Tant d’outrance jusqu’à l’outrage ne peut atteindre sans doute un homme de la stature de Jean-Michel Beau : il en a vu d’autres. Mais ces deux journalistes du Monde se rendent-ils compte que le mépris, qu’ils lui crachent au visage, se retourne contre eux et leur journal, puisqu’ils ne voient même pas que le combat mené par J.-M. Beau contre cette présidence de la République dévoyée et cette justice entravée est un combat en faveur de leur propre liberté, y compris pour leur permettre d’écrire de pareilles insanités, sauf à en répondre ? Car, en démocratie, la justice doit être une obsession, comme le respect des faits et des personnes.
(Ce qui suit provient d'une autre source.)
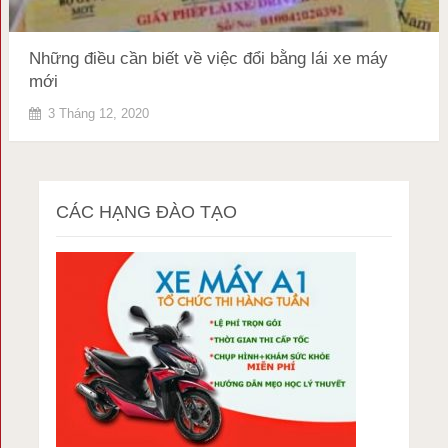
Những điều cần biết về việc đổi bằng lái xe máy
mới
3 Tháng 12, 2020
CÁC HẠNG ĐÀO TẠO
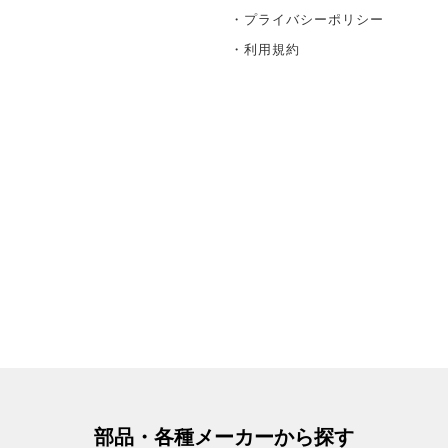
・プライバシーポリシー
・利用規約
部品・各種メーカーから探す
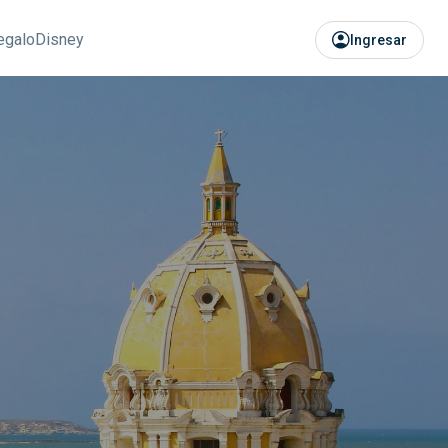
regalo
Disney
Ingresar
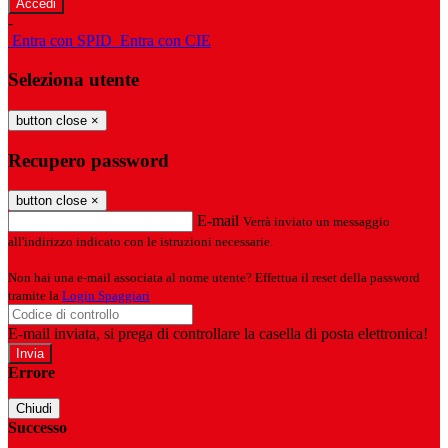
-
Entra con SPID
Entra con CIE
Seleziona utente
button close
×
Recupero password
button close
×
E-mail
Verrà inviato un messaggio
all'indirizzo indicato con le istruzioni necessarie.
Non hai una e-mail associata al nome utente? Effettua il reset della password
tramite la
Login Spaggiari
E-mail inviata, si prega di controllare la casella di posta elettronica!
Errore
Chiudi
Successo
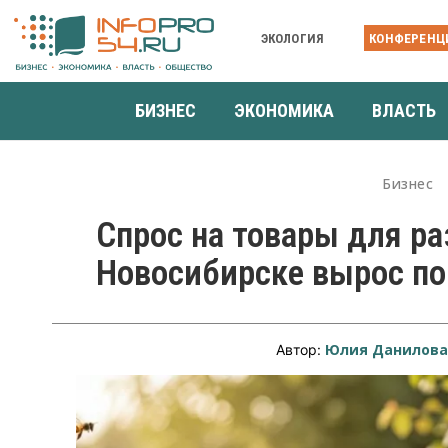
ЭКОЛОГИЯ
КОНФЕРЕНЦ
БИЗНЕС
ЭКОНОМИКА
ВЛАСТЬ
Бизнес
Спрос на товары для ра
Новосибирске вырос по
Юлия Данилов
Автор:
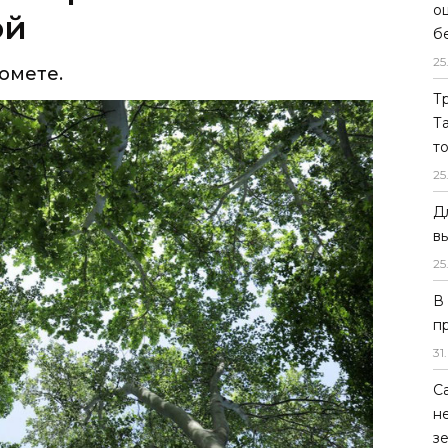
о
ой
б
25
омете.
Т
Т
т
25
Д
в
25
В
п
31
.
С
н
з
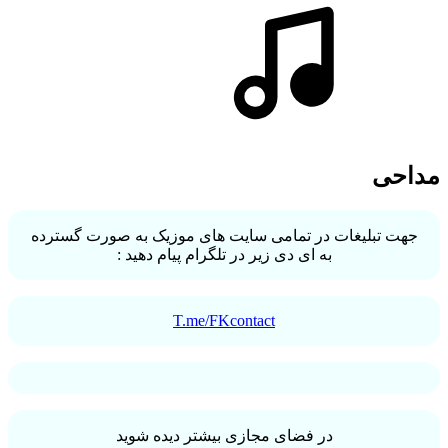
مداحی
جهت تبلیغات در تمامی سایت های موزیک به صورت گسترده
به ای دی زیر در تلگرام پیام دهید :
T.me/FKcontact
در فضای مجازی بیشتر دیده شوید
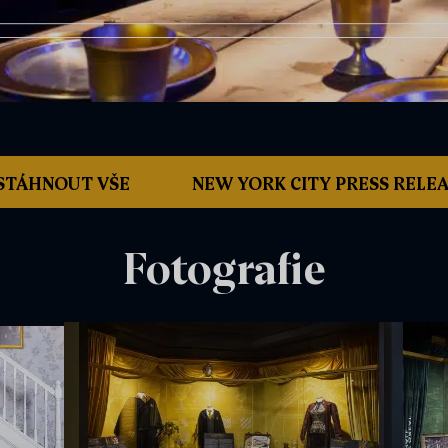
STÁHNOUT VŠE
NEW YORK CITY PRESS RELE
Fotografie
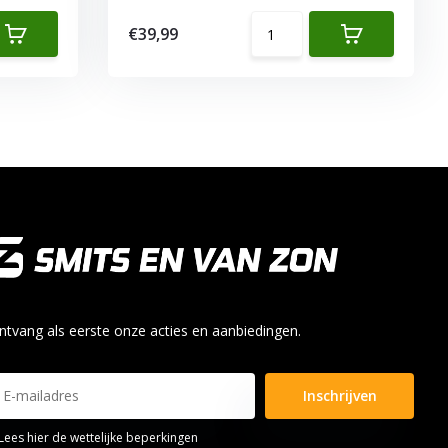
€39,99
ntvang als eerste onze acties en aanbiedingen.
Inschrijven
Lees hier de wettelijke beperkingen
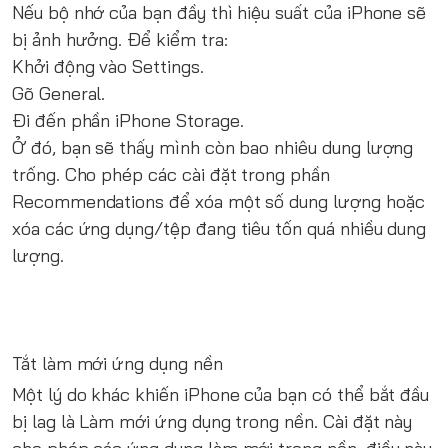
Nếu bộ nhớ của bạn đầy thì hiệu suất của iPhone sẽ
bị ảnh hưởng. Để kiểm tra:
Khởi động vào Settings.
Gõ General.
Đi đến phần iPhone Storage.
Ở đó, bạn sẽ thấy mình còn bao nhiêu dung lượng
trống. Cho phép các cài đặt trong phần
Recommendations để xóa một số dung lượng hoặc
xóa các ứng dụng/tệp đang tiêu tốn quá nhiều dung
lượng.
Tắt làm mới ứng dụng nền
Một lý do khác khiến iPhone của bạn có thể bắt đầu
bị lag là Làm mới ứng dụng trong nền. Cài đặt này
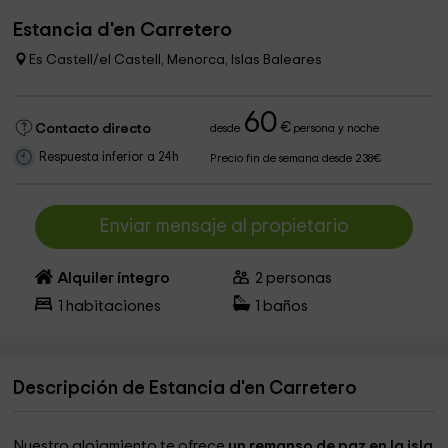
Estancia d'en Carretero
Es Castell/el Castell, Menorca, Islas Baleares
60
€
Contacto directo
desde
persona y noche
Respuesta inferior a 24h
Precio fin de semana desde 238€
Enviar mensaje al propietario
Alquiler íntegro
2
personas
1
habitaciones
1
baños
Descripción de Estancia d'en Carretero
Nuestro alojamiento te ofrece
un remanso de paz en la isla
Mais de ça, nos journalistes n’en ont cure, rêvant d’un autre monde qu’on a déjà vu et qu’on ne voudrait surtout pas revoir.
Paul Villach
(1) Voir l’article qu’on vient de lui consacrer sur Agoravox, le 18 mars 2008 : « Une dignité cher payée L’Affaire des Irlandais de Vincennes, l’honneur d’un gendarme, 1982 - 2008 », Éditions Fayard.
(2) Yves Bordenave et Isabelle Mandraud, « Les Vingt-Cinq Ans d’obsession du gendarme Beau », in Le Monde.fr, 19 mars 2008, 15 h 17.